Album review: Everything’s Beautiful attempts to reintroduce Miles Davis to the modern world

Rather than delivering the straight remixes he was initially asked to oversee, Robert Glasper raided the Miles Davis archive, sampling choice nuggets as jumping off points for a new series of compositions.

Jazz pianist Robert Glasper, the producer of Everything’s Beautiful. Getty Images
Powered by automated translation

Everything’s Beautiful

Robert Glasper / Miles Davis

Sony Music CMG

Three-and-a-half stars

Commemorating the 90th birthday of Miles Davis – and Miles Ahead, a biopic of the iconic jazz trumpeter's life – we have the "new", Davis-inspired album Everything's Beautiful, a conceptually confused but captivating virtual duet with trendsetting pianist and producer Robert Glasper.

The late-1990s remix series Panthalassa has aged badly, and Glasper is the obvious choice to move Davis into the 21st century – he is a credible jazz innovator himself, with enough crossover success to reach a mainstream audience.

Rather than delivering the straight remixes he was initially asked to oversee, Glasper raided the Davis archive, sampling choice nuggets as jumping off points for a new series of compositions.

Naturally, he brings along a packed contacts book, calling in guest turns from a host of notables, including Erykah Badu and Stevie Wonder.

Despite drawing readily from Davis's dense, frenetic electric 1970s work, the mood here is one of chilled intensity – mellow, ethereal, R&B grooves not dissimilar in mood to Glasper's Grammy-winning breakout Black Radio.

Sourced from an In A Silent Way outtake, Ghetto Walkin' features Bilal crooning soulfully over hip-hop beats and a vamping Fender Rhodes.

In Violets, Phonte raps on a looped outtake of pianist Bill Evans fluffing the intro to the ballad Blue in Green, from the 1959 landmark album Kind of Blue.

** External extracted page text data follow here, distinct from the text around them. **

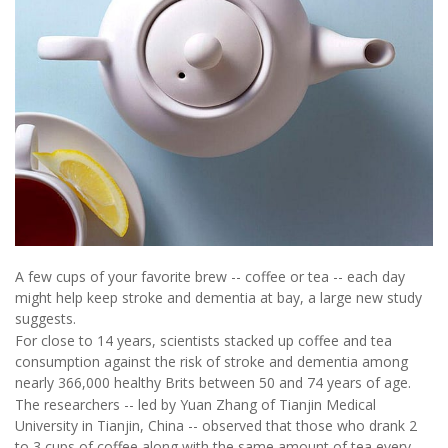
A few cups of your favorite brew -- coffee or tea -- each day
might help keep stroke and dementia at bay, a large new study
suggests.
For close to 14 years, scientists stacked up coffee and tea
consumption against the risk of stroke and dementia among
nearly 366,000 healthy Brits between 50 and 74 years of age.
The researchers -- led by Yuan Zhang of Tianjin Medical
University in Tianjin, China -- observed that those who drank 2
to 3 cups of coffee along with the same amount of tea every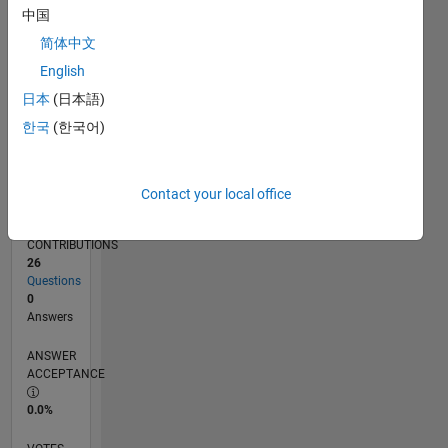
06/14
09/15
12/16
03/18
06/19
09/20
12/21
03/23
06/24
09/25
11/15
04/17
09/18
02/20
07/21
12/22
05/24
10/25
02/16
10/17
02/21
10/22
02/26
L
中国
TIMELINE
简体中文
English
RANK
日本
(日本語)
38,852
한국
(한국어)
of
302,023
REPUTATION
Contact your local office
1
CONTRIBUTIONS
26
Questions
0
Answers
ANSWER
ACCEPTANCE
0.0%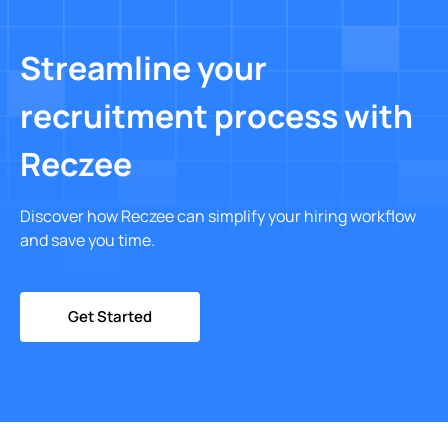
Streamline your
recruitment process with
Reczee
Discover how Reczee can simplify your hiring workflow
and save you time.
Get Started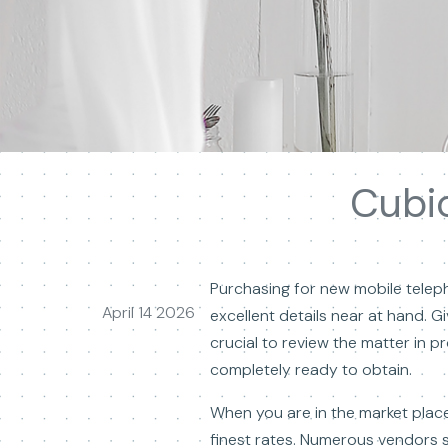
Cubic
Purchasing for new mobile telepho
April 14 2026
excellent details near at hand. G
crucial to review the matter in p
completely ready to obtain.
When you are in the market place
finest rates. Numerous vendors s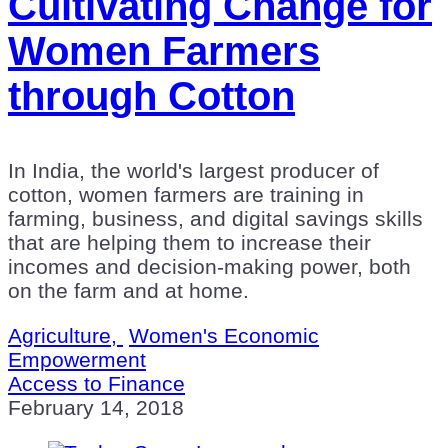
Cultivating Change for
Women Farmers
through Cotton
In India, the world's largest producer of
cotton, women farmers are training in
farming, business, and digital savings skills
that are helping them to increase their
incomes and decision-making power, both
on the farm and at home.
Agriculture,
Women's Economic
Empowerment
Access to Finance
February 14, 2018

The purest duet is Badu's star turn on Maiysha (So Long), a moody 1974 vamp recast as a longing, bossa-nova lilt, with Davis's wilting, wah-wah trumpet floating over the vocal.

It's a rare reference, with Davis's horn all but missing in action (as is Glasper's piano, featuring in just two solos). Instead of clean quotes, samples are subtle and inventive – opening invitation Talking S*** combines studio clips of Davis instructing his sidemen into one flowing monologue or manifesto.

Funk-rock jam I'm Leaving You is built around a clip of Davis intoning "wait a minute". Driven by a layer of guitar wails from 1980s collaborator John Scofield, it sounds most like something Davis himself might have recorded.

The LP's second-half moves into darker, jazzier territory. A straightish cover of modal masterpiece Milestones mixes wah guitar and block-rocking beats to alarming effect. Wonder turns up on haunting closer Right on Brotha, spiralling out the melody to Davis's Nefertiti on harmonica. Closest in sound to the source material is spooky 1970 instrumental Little Church, here dealt additional psychedelia and a wordless vocal. It is, of course, tempting to wonder what Davis would have made of it all – one likes to imagine an alternative universe where he and Glasper might even have collaborated.

But the truth is, outweighing even his restless spirit was Davis’s narcissism, suspicion and spite.

As it is, this virtual duo offers a fleeting glimpse of synthesis, which fails to truly grasp the genius of either man – and for that, only one of the pair can be blamed.